Military Members Should Know What Makes Up a Credit Score

Military members have a lot on their plates when they’re on active duty, and their families are likely in a similar position, but during this time and in the months following, it can be incredibly important to make sure credit is as healthy as possible.Â

One of the best ways to do so is to arm oneself with all the necessary knowledge about just what makes up a good credit score. As one might imagine, a credit score is determined using a very complex rating system made up of a wide variety of factors, all of which are related to the ways a borrower handled credit in the past. Having a complete understanding of exactly what goes into determining that information, therefore, will help arm consumers to better deal with their credit overall, which in turn will typically give them a better chance to improve their score.

The two biggest factors
Though there are five different factors that go into setting a borrower’s credit rating, it’s important to keep in mind that not all are created equal. In fact, there is actually a pretty sizable imbalance in which factors account for what portions of a rating.

The largest is also the simplest to understand: Payment history. In short, missing a single payment on any one account is seen as the biggest misstep a borrower can make in dealing with credit, so the less often a borrower does it over a period of several months, the better their credit score will be in general.
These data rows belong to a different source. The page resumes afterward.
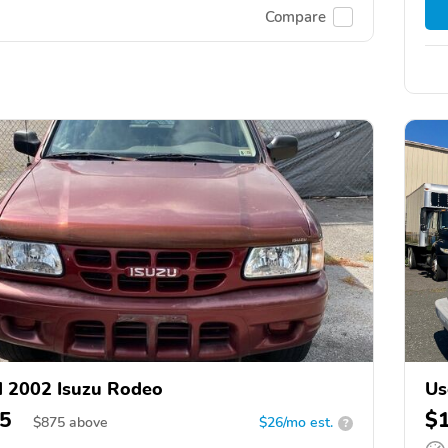
Compare
 2002 Isuzu Rodeo
Us
5
$
$
875
above
$26/mo est.
?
Overall, this factor alone accounts for 35 percent of one’s score, and as such it should be protected as much as humanly possible. However, for those who have missed a payment in the past, it’s not the end of the world. By continuing to make all of your payments on time, and seeking the help of a credit repair law firm, may help to patch over the misstep and return this portion of a borrower’s score to its maximum value.

The other major portion of a credit rating, making up 30 percent, is the amount of credit one uses versus their total limits. This factor — known as “credit utilization ratio” — is essentially determined by examining how much a borrower owes versus how much they’re allowed to take on at any one time. In general, having more debt will be considered a negative, and borrowers who want to make sure this portion of their score is as high as it possibly can be should plan to only be using 30 percent of their total available limits at any one time. Those who are over that limit might want to plan to make larger payments for some time in an effort to get back to those lower, safer levels.

The other three
The remaining 35 percent of one’s score is comprised of three factors. One — length of credit history — makes up 15 percent by itself, while credit mix and number of recent inquiries account for 10 percent each.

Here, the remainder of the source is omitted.